NeMo
NeMo copied to clipboard
Speaker Diarization with Marblenet and ClusterDiarizer issue
Describe the bug I am not getting correct time stamps for speech segment and many speech chunks are removed. I am using pretrained Marblenet and speakerdiarization_speakernet models. It removes lots of speech data in between the chunks as below:
['0.0 0.23 speaker_1', '1.55 1.99 speaker_2', '3.18 4.25 speaker_2', '5.77 11.35 speaker_1',
Steps/Code to reproduce bug
from nemo.collections.asr.models import ClusteringDiarizer sd_model = ClusteringDiarizer(cfg=cfg) sd_model.diarize()
It generates RTTM file with speaker and timestamp which itself is wrong. Tried with multiple CFG parameter changes but no change in the output.
Expected behavior
The chunks should be continous one after another so that no loss of actual speech data.
Environment overview (please complete the following information)
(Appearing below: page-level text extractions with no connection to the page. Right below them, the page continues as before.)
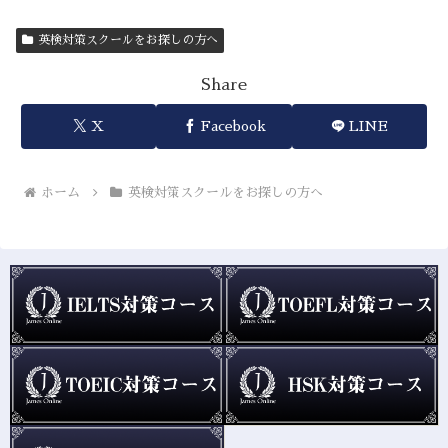
英検対策スクールをお探しの方へ
Share
X
Facebook
LINE
ホーム
英検対策スクールをお探しの方へ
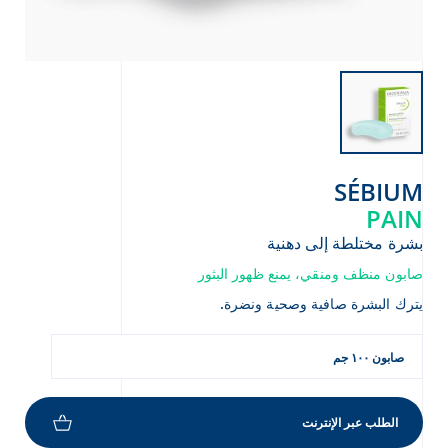
Arabic
Engli
SÉBIUM
PAIN
بشرة مختلطة إلى دهنية
صابون منظف ومنقي، يمنع ظهور البثور
يترك البشرة صافية وصحية ونضرة.
صابون ١٠٠ جم
الطلب عبر الإنترنت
- Environment location: Collab
- Method of NeMo install: [pip install or from source]. PIP install from git as per the tutorials and git
- If method of install is [Docker], NO
Environment details
If NVIDIA docker image is used you don't need to specify these. Otherwise, please provide:
- OS version Windows 10
- PyTorch version 1.11
- Python version 3.7
Additional context
Add any other context about the problem here. Example: GPU model
diarizationExample.zip Uploaded the Wav file too
VAD and Speaker Embedding extractor models you used are outdated. Which NeMo version are you using? Please use vad_telephony_marblenet for VAD and titanet_large for Speaker Embedding extractor
Seems like this is not a bug/issue in NeMo pipeline (changed to question), in the worst case this could be the limit of model performance.